One number is the full answer: how many lines in the records contain the word "Alutender"?

Data section section start

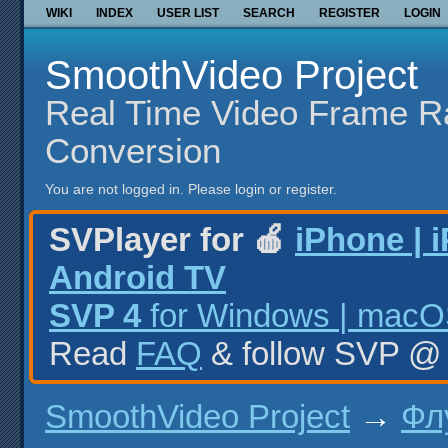
WIKI
INDEX
USER LIST
SEARCH
REGISTER
LOGIN
SmoothVideo Project
Real Time Video Frame R
Conversion
You are not logged in.
Please login or register.
SVPlayer for 🍎
iPhone | 
Android TV
SVP 4
for Windows | macOS
Read
FAQ
& follow SVP 
SmoothVideo Project
→
Фл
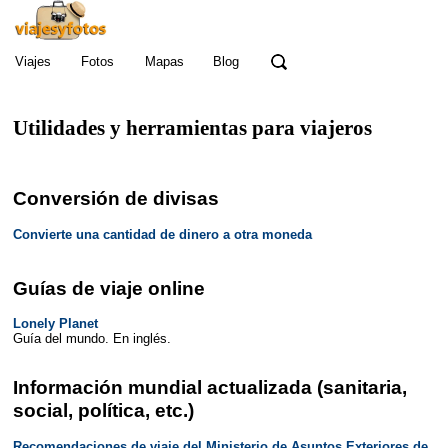
Viajes
Fotos
Mapas
Blog
Utilidades y herramientas para viajeros
Conversión de divisas
Convierte una cantidad de dinero a otra moneda
Guías de viaje online
Lonely Planet
Guía del mundo. En inglés.
Información mundial actualizada (sanitaria,
social, política, etc.)
Recomendaciones de viaje del Ministerio de Asuntos Exteriores de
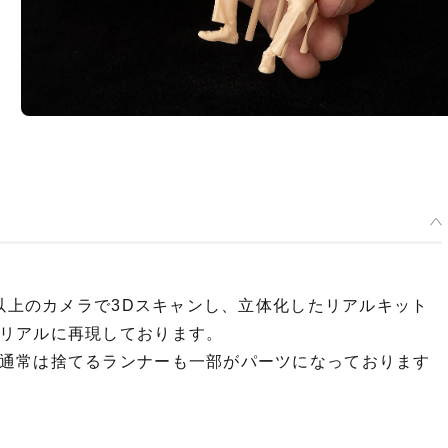
台以上のカメラで3Dスキャンし、立体化したリアルキット
リアルに再現しております。
通常は捨てるランナーも一部がパーツになっております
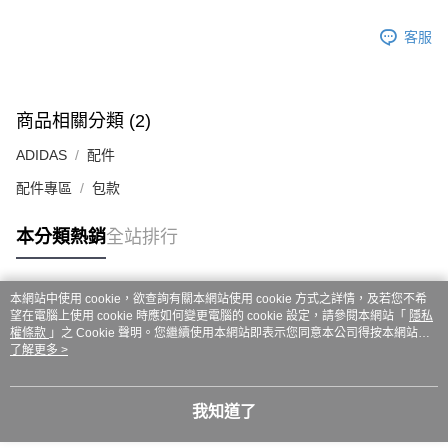
ATM／網路銀行／等多元方式進行付款，方視為交易完成。
7-11取貨付款
※ 請注意：結帳手續完成當下不需立刻繳費，但若您需要取消訂單，請聯絡
客服
每筆NT$60，滿NT$999(含以上)免運費
購買商品的店家。未經商家同意取消之訂單仍視為有效，需透過AFTEE先享
後付繳納相關費用。
付款後7-11取貨
※ 交易是否成功請以「AFTEE先享後付 」之結帳頁面顯示為準，若有關於
是否繳費成功／繳費後需取消欲退款等相關疑問，請聯繫「AFTEE先享後付
每筆NT$60，滿NT$999(含以上)免運費
客戶支援中心」
https://netprotections.freshdesk.com/support/home
商品相關分類 (2)
嘉里大榮宅配
【注意事項】
ADIDAS
配件
１．透過由恩沛科技股份有限公司提供之「AFTEE先享後付」服務完成之交
每筆NT$80，滿NT$999(含以上)免運費
易，需依本服務之必要範圍內提供個人資料，並將交易相關給付款項請求債
配件專區
包款
權轉讓予恩沛科技股份有限公司。
２．關於個人資料處理事宜，請瀏覽以下網址：
本分類熱銷
全站排行
https://aftee.tw/terms/#terms3
３．未成年的使用者請事先徵得法定代理人或監護人之同意方可使用
「AFTEE先享後付」，若未經同意申辦者引起之損失，本公司不負相關責
任。
本網站中使用 cookie，欲查詢有關本網站使用 cookie 方式之詳情，及若您不希
４．使用「AFTEE先享後付」時，將依據個別帳號之用戶狀況，依本公司即
熱門標籤
望在電腦上使用 cookie 時應如何變更電腦的 cookie 設定，請參閱本網站「
隱私
時審查核予不同之上限額度；若仍有額度不足之情形，本公司將視審查結果
權條款
」之 Cookie 聲明。您繼續使用本網站即表示您同意本公司得按本網站使
請求用戶進行身份認證。
用條款之 Cookie 聲明使用 cookie。
了解更多 >
５．嚴禁一人註冊多個帳號或使用他人資訊註冊。若發現惡意使用之情形，
恩沛科技股份有限公司將有權停止該用戶之使用額度並採取法律行動。
我知道了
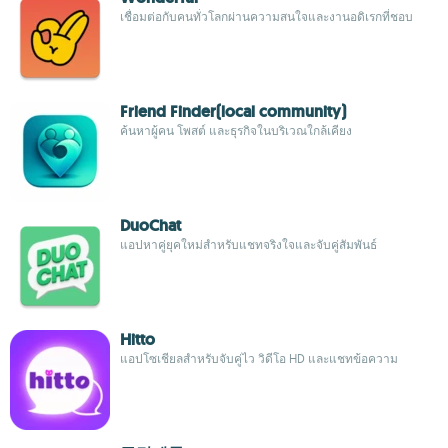
เชื่อมต่อกับคนทั่วโลกผ่านความสนใจและงานอดิเรกที่ชอบ
Friend Finder(local community)
ค้นหาผู้คน โพสต์ และธุรกิจในบริเวณใกล้เคียง
DuoChat
แอปหาคู่ยุคใหม่สำหรับแชทจริงใจและจับคู่สัมพันธ์
Hitto
แอปโซเชียลสำหรับจับคู่ไว วิดีโอ HD และแชทข้อความ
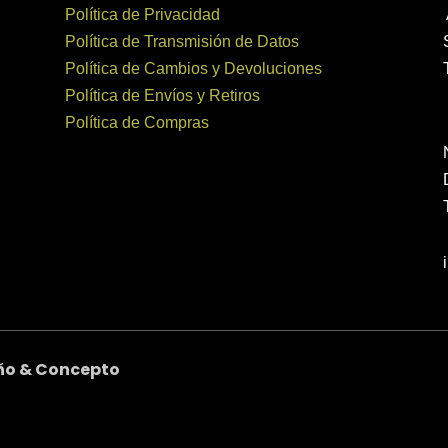
Política de Privacidad
Política de Transmisión de Datos
Política de Cambios y Devoluciones
Política de Envíos y Retiros
Política de Compras
ño & Concepto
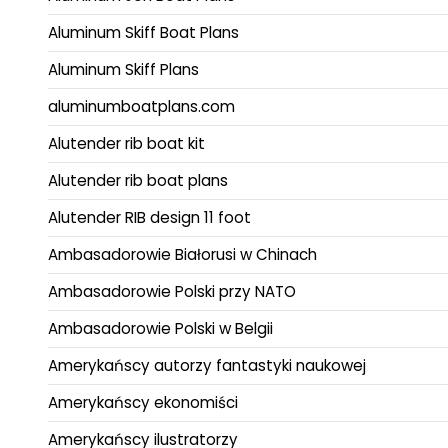
Aluminum Skiff Boat Plans
Aluminum Skiff Plans
aluminumboatplans.com
Alutender rib boat kit
Alutender rib boat plans
Alutender RIB design 11 foot
Ambasadorowie Białorusi w Chinach
Ambasadorowie Polski przy NATO
Ambasadorowie Polski w Belgii
Amerykańscy autorzy fantastyki naukowej
Amerykańscy ekonomiści
Amerykańscy ilustratorzy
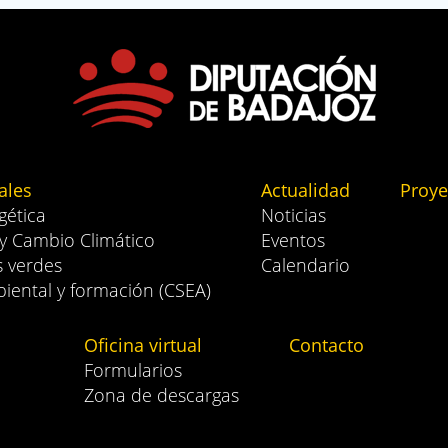
ales
Actualidad
Proye
gética
Noticias
 y Cambio Climático
Eventos
s verdes
Calendario
iental y formación (CSEA)
Oficina virtual
Contacto
Formularios
Zona de descargas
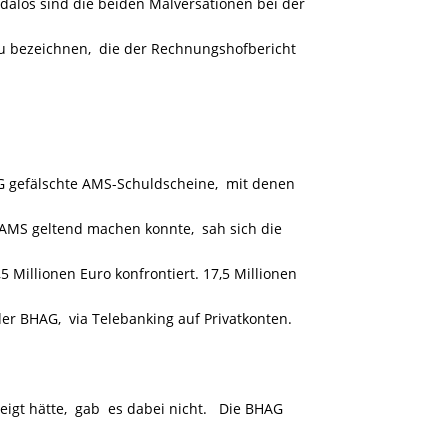
dalös sind die beiden Malversationen bei der
u bezeichnen, die der Rechnungshofbericht
AG gefälschte AMS-Schuldscheine, mit denen
MS geltend machen konnte, sah sich die
 Millionen Euro konfrontiert. 17,5 Millionen
 der BHAG, via Telebanking auf Privatkonten.
igt hätte, gab es dabei nicht. Die BHAG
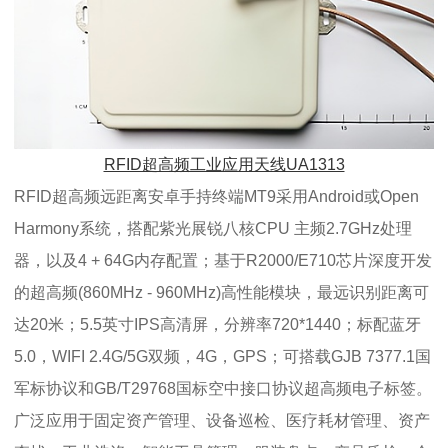
RFID超高频工业应用天线UA1313
RFID超高频远距离安卓手持终端MT9采用Android或Open
Harmony系统，搭配紫光展锐八核CPU 主频2.7GHz处理
器，以及4 + 64G内存配置；基于R2000/E710芯片深度开发
的超高频(860MHz - 960MHz)高性能模块，最远识别距离可
达20米；5.5英寸IPS高清屏，分辨率720*1440；标配蓝牙
5.0，WIFI 2.4G/5G双频，4G，GPS；可搭载GJB 7377.1国
军标协议和GB/T29768国标空中接口协议超高频电子标签。
广泛应用于固定资产管理、设备巡检、医疗耗材管理、资产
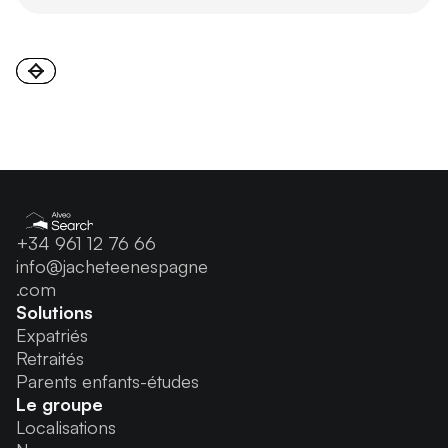
+34 961 12 76 66
info@jacheteenespagne
.com
Solutions
Expatriés
Retraités
Parents enfants-études
Le groupe
Localisations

Data section section end

Exercise output: 3